▶ **TASK GOAL**
Note every line in the entries that contains the string "exponent", and copy it.

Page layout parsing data
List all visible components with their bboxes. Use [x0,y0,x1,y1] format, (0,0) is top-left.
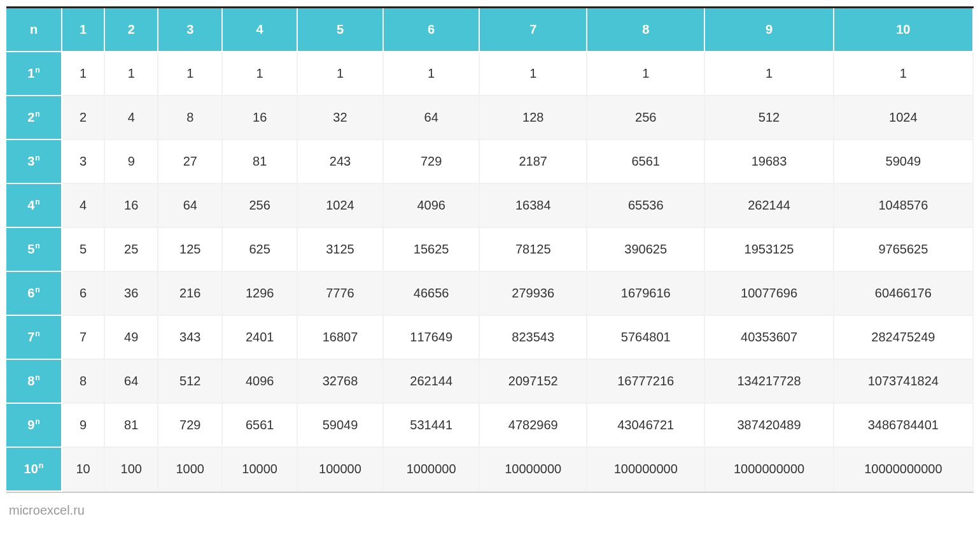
cell: 49 [105,316,158,360]
table-row: 5n 5 25 125 625 3125 15625 78125 390625 … [6,228,974,272]
table-body: 1n 1 1 1 1 1 1 1 1 1 1 2n 2 4 8 16 32 64… [6,52,974,492]
cell: 4782969 [480,404,587,448]
row-header: 2n [6,96,62,140]
col-header: 1 [62,8,105,52]
col-header: 2 [105,8,158,52]
cell: 134217728 [705,360,834,404]
cell: 16 [105,184,158,228]
cell: 32768 [298,360,384,404]
row-header: 6n [6,272,62,316]
cell: 64 [384,96,480,140]
cell: 1024 [834,96,974,140]
cell: 729 [158,404,223,448]
cell: 15625 [384,228,480,272]
cell: 16384 [480,184,587,228]
cell: 100 [105,448,158,492]
row-header-base: 10 [24,462,38,476]
cell: 512 [158,360,223,404]
cell: 531441 [384,404,480,448]
row-header-base: 3 [27,154,34,168]
cell: 729 [384,140,480,184]
row-header: 7n [6,316,62,360]
cell: 5 [62,228,105,272]
table-header: n 1 2 3 4 5 6 7 8 9 10 [6,8,974,52]
cell: 387420489 [705,404,834,448]
cell: 10000000 [480,448,587,492]
row-header-exponent: n [35,417,40,426]
cell: 6561 [587,140,705,184]
row-header-base: 6 [27,286,34,300]
cell: 343 [158,316,223,360]
cell: 10077696 [705,272,834,316]
cell: 1296 [223,272,298,316]
row-header-base: 7 [27,330,34,344]
row-header: 10n [6,448,62,492]
cell: 512 [705,96,834,140]
cell: 256 [223,184,298,228]
cell: 1048576 [834,184,974,228]
cell: 2 [62,96,105,140]
cell: 1 [158,52,223,96]
cell: 16777216 [587,360,705,404]
row-header: 1n [6,52,62,96]
row-header: 9n [6,404,62,448]
cell: 19683 [705,140,834,184]
row-header-base: 1 [27,66,34,80]
cell: 100000 [298,448,384,492]
cell: 4 [62,184,105,228]
footer-credit: microexcel.ru [6,493,974,518]
col-header: 9 [705,8,834,52]
cell: 390625 [587,228,705,272]
cell: 282475249 [834,316,974,360]
cell: 8 [158,96,223,140]
cell: 10000000000 [834,448,974,492]
row-header: 4n [6,184,62,228]
cell: 2187 [480,140,587,184]
col-header: 5 [298,8,384,52]
cell: 1 [705,52,834,96]
cell: 256 [587,96,705,140]
col-header: 6 [384,8,480,52]
table-row: 4n 4 16 64 256 1024 4096 16384 65536 262… [6,184,974,228]
table-row: 10n 10 100 1000 10000 100000 1000000 100… [6,448,974,492]
cell: 40353607 [705,316,834,360]
cell: 9 [105,140,158,184]
cell: 1 [480,52,587,96]
row-header-exponent: n [35,110,40,118]
cell: 100000000 [587,448,705,492]
cell: 7 [62,316,105,360]
cell: 125 [158,228,223,272]
table-row: 1n 1 1 1 1 1 1 1 1 1 1 [6,52,974,96]
cell: 1 [298,52,384,96]
cell: 5764801 [587,316,705,360]
corner-header: n [6,8,62,52]
cell: 3 [62,140,105,184]
cell: 1000 [158,448,223,492]
table-row: 6n 6 36 216 1296 7776 46656 279936 16796… [6,272,974,316]
row-header-exponent: n [39,461,44,470]
table-row: 2n 2 4 8 16 32 64 128 256 512 1024 [6,96,974,140]
row-header-exponent: n [35,329,40,338]
cell: 8 [62,360,105,404]
cell: 1 [587,52,705,96]
cell: 1 [223,52,298,96]
cell: 823543 [480,316,587,360]
cell: 216 [158,272,223,316]
cell: 128 [480,96,587,140]
cell: 60466176 [834,272,974,316]
header-row: n 1 2 3 4 5 6 7 8 9 10 [6,8,974,52]
cell: 1679616 [587,272,705,316]
powers-table: n 1 2 3 4 5 6 7 8 9 10 1n 1 1 1 1 1 1 [6,8,974,492]
cell: 4 [105,96,158,140]
row-header-base: 5 [27,242,34,256]
cell: 59049 [298,404,384,448]
cell: 9765625 [834,228,974,272]
cell: 1000000 [384,448,480,492]
row-header: 3n [6,140,62,184]
cell: 64 [105,360,158,404]
cell: 10000 [223,448,298,492]
cell: 1000000000 [705,448,834,492]
cell: 65536 [587,184,705,228]
cell: 1953125 [705,228,834,272]
cell: 9 [62,404,105,448]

▶ **RESULT**
row-header-exponent: n [35,417,40,426]
row-header-exponent: n [35,110,40,118]
row-header-exponent: n [39,461,44,470]
row-header-exponent: n [35,329,40,338]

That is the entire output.